▶ _What to produce_:
Copy exactly the lines from the first line of the records below through the line containing "The height and width of the screenshot is (2576, 700).", including both, and nothing else.

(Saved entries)
*** Begin section ***

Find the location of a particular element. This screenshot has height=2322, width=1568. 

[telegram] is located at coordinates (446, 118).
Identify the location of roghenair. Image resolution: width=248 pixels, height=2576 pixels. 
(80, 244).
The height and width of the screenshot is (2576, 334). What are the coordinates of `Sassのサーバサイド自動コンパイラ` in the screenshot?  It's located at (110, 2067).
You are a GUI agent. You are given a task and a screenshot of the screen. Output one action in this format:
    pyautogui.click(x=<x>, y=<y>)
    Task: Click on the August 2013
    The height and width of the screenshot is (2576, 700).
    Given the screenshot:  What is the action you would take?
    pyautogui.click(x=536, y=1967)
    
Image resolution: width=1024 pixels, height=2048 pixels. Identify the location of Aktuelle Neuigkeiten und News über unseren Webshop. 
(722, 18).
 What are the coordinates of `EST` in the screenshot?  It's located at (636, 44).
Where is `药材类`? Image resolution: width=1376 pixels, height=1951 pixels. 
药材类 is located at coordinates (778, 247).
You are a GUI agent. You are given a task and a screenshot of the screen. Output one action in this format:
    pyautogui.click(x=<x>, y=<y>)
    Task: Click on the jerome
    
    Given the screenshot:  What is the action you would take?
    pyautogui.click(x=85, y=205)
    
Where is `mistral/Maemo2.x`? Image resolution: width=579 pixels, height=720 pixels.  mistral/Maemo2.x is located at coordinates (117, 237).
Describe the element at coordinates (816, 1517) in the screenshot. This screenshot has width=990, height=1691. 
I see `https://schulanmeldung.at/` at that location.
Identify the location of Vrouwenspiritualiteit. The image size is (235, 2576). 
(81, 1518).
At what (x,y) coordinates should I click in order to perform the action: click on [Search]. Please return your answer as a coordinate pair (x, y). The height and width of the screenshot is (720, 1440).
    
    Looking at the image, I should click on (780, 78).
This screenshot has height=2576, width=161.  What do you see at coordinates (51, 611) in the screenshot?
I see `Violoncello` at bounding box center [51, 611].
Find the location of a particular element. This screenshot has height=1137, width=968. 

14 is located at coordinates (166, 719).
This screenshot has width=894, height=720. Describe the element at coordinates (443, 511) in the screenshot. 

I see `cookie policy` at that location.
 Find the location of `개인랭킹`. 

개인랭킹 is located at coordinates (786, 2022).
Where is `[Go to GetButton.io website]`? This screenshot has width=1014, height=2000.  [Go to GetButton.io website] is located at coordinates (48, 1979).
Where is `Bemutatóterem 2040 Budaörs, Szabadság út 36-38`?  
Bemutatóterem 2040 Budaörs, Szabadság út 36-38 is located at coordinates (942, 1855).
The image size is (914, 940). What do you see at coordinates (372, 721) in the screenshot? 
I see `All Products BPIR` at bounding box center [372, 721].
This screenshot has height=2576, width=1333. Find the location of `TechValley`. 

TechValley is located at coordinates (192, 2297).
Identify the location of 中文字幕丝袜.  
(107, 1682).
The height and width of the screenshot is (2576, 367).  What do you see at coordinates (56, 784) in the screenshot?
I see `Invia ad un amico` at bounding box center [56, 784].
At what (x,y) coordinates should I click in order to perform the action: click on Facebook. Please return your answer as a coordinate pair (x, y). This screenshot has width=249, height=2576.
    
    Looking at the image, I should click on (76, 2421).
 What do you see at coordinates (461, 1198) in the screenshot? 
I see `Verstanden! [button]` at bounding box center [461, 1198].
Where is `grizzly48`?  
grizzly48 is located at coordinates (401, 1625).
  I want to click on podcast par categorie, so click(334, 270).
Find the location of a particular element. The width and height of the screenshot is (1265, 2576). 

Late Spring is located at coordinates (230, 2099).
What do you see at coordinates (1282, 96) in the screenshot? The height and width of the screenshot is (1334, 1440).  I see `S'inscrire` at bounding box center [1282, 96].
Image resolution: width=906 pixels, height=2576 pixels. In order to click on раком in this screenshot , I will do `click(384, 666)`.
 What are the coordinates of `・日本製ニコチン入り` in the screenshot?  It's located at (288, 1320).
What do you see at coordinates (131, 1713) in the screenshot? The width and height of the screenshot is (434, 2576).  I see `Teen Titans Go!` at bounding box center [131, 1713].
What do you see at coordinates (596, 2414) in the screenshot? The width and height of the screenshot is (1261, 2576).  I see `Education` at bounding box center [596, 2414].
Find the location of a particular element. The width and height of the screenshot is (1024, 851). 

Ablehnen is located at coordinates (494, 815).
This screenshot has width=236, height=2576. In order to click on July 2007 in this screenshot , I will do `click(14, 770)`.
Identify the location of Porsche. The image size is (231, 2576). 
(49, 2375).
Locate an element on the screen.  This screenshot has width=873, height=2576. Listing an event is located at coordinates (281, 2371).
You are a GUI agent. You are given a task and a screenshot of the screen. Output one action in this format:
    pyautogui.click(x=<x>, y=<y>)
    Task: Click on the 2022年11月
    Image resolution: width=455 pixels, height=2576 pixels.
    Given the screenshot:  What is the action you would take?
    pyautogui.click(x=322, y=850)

*** End section ***

▶ _Exercise response_:
Find the location of a particular element. This screenshot has height=2322, width=1568. 

[telegram] is located at coordinates (446, 118).
Identify the location of roghenair. Image resolution: width=248 pixels, height=2576 pixels. 
(80, 244).
The height and width of the screenshot is (2576, 334). What are the coordinates of `Sassのサーバサイド自動コンパイラ` in the screenshot?  It's located at (110, 2067).
You are a GUI agent. You are given a task and a screenshot of the screen. Output one action in this format:
    pyautogui.click(x=<x>, y=<y>)
    Task: Click on the August 2013
    The height and width of the screenshot is (2576, 700).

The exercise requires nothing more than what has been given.